There is nothing to take this case out of the general rule. At most the defence of res judicata could be open only to the defendant Newton Trust Company, upon whose counterclaim alone the former decision was made. See Old Dominion Copper Mining & Smelting Co. v. Bigelow, 203 Mass. 159 , 216, 217, 218, 219; Giedrewicz v. Donovan, 277 Mass. 563 , 565. The original bill in the former case was dismissed without prejudice as to the other defendants, and therefore the decree could not have the force of a judgment in their favor.
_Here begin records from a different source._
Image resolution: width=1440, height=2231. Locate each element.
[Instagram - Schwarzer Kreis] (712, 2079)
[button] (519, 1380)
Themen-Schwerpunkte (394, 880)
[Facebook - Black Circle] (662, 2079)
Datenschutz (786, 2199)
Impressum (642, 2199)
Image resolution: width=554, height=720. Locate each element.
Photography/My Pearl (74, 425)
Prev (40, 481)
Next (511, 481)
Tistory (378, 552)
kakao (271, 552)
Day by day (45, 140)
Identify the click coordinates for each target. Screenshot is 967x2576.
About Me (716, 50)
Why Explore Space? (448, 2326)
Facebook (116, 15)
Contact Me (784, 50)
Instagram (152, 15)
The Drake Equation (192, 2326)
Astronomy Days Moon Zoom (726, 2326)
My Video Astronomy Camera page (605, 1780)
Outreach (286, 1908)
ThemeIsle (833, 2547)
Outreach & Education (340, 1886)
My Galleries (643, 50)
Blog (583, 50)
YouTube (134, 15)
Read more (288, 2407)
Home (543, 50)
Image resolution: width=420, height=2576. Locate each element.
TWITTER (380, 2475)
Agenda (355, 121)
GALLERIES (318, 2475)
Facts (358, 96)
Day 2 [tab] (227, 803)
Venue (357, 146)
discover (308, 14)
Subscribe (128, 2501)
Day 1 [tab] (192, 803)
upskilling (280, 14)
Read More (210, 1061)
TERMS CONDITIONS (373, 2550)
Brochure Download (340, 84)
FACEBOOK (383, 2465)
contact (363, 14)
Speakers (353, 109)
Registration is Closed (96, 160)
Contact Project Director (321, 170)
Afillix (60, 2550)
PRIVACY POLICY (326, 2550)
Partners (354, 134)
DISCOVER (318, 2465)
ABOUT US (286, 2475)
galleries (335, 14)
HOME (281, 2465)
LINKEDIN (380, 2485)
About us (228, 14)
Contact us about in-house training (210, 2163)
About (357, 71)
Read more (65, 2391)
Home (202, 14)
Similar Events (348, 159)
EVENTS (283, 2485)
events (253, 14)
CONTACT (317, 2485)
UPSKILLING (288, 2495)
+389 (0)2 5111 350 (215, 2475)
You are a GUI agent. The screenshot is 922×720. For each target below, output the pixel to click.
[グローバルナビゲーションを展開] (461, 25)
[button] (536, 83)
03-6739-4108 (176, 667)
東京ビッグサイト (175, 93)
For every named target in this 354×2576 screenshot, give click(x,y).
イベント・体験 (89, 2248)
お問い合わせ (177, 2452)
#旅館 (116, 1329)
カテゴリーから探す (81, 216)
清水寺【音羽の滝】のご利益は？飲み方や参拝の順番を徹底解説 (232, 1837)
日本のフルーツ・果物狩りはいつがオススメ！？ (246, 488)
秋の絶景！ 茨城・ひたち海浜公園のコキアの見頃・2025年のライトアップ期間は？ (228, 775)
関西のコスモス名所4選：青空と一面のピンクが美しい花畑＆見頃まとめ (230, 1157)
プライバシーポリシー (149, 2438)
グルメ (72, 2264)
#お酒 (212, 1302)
Even as to the trust company the former decision is conclusive "only as to those facts which were necessarily involved in . . . [the decree on the counterclaim] without the existence and proof or admission of which such . . .
[decree] could not have been rendered." Burlen v. Shannon, 99 Mass. 200 , 202. There is nothing contrary to what is here said in Gulesian v. Newton Trust Co. 302 Mass. 369 , or in the decree after rescript in that case. It follows that in any event an attempt on our part to determine now what, if any, particular statements in the plaintiff's opening are in conflict with facts previously determined would not end the case and might prove of little assistance in its future progress, as our decision would rest upon a foundation no more secure than an opening which might be substantially changed when the case again comes to trial. See Weil v. Boston Elevated Railway, 216 Mass. 545 . Compare John Hetherington & Sons, Ltd. v. William Firth Co. 212 Mass. 257 , 259.